*Records provided*
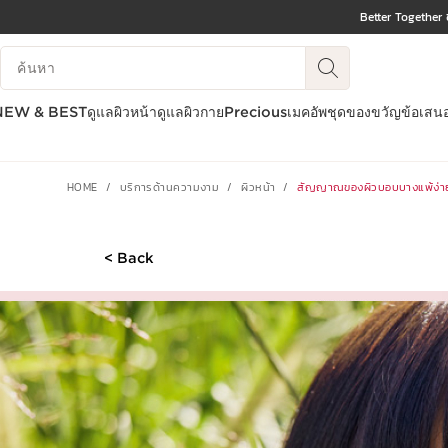
Better Together 
ข้ามไปยังเนื้อหา
บันทึกข้อมูลค้นหา
ไปที่ส่วนท้าย
NEW & BEST
ดูแลผิวหน้า
ดูแลผิวกาย
Precious
เมคอัพ
ชุดของขวัญ
ข้อเสน
HOME
บริการด้านความงาม
ผิวหน้า
สัญญาณของผิวบอบบางแพ้ง่าย
< Back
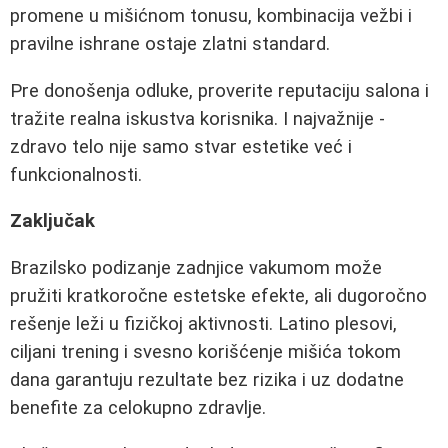
promene u mišićnom tonusu, kombinacija vežbi i
pravilne ishrane ostaje zlatni standard.
Pre donošenja odluke, proverite reputaciju salona i
tražite realna iskustva korisnika. I najvažnije -
zdravo telo nije samo stvar estetike već i
funkcionalnosti.
Zaključak
Brazilsko podizanje zadnjice vakumom može
pružiti kratkoročne estetske efekte, ali dugoročno
rešenje leži u fizičkoj aktivnosti. Latino plesovi,
ciljani trening i svesno korišćenje mišića tokom
dana garantuju rezultate bez rizika i uz dodatne
benefite za celokupno zdravlje.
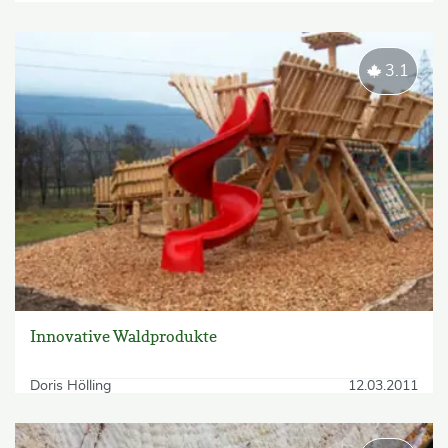
3.1
Innovative Waldprodukte
Doris Hölling
12.03.2011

*Exercise*
Reproduce every record above exactly as given, excluding pictures from the result.

*Answer for this exercise*
Better Together 
ข้ามไปยังเนื้อหา
บันทึกข้อมูลค้นหา
ไปที่ส่วนท้าย
NEW & BEST
ดูแลผิวหน้า
ดูแลผิวกาย
Precious
เมคอัพ
ชุดของขวัญ
ข้อเสน
HOME
บริการด้านความงาม
ผิวหน้า
สัญญาณของผิวบอบบางแพ้ง่าย
< Back
promene u mišićnom tonusu, kombinacija vežbi i
pravilne ishrane ostaje zlatni standard.
Pre donošenja odluke, proverite reputaciju salona i
tražite realna iskustva korisnika. I najvažnije -
zdravo telo nije samo stvar estetike već i
funkcionalnosti.
Zaključak
Brazilsko podizanje zadnjice vakumom može
pružiti kratkoročne estetske efekte, ali dugoročno
rešenje leži u fizičkoj aktivnosti. Latino plesovi,
ciljani trening i svesno korišćenje mišića tokom
dana garantuju rezultate bez rizika i uz dodatne
benefite za celokupno zdravlje.
3.1
Innovative Waldprodukte
Doris Hölling
12.03.2011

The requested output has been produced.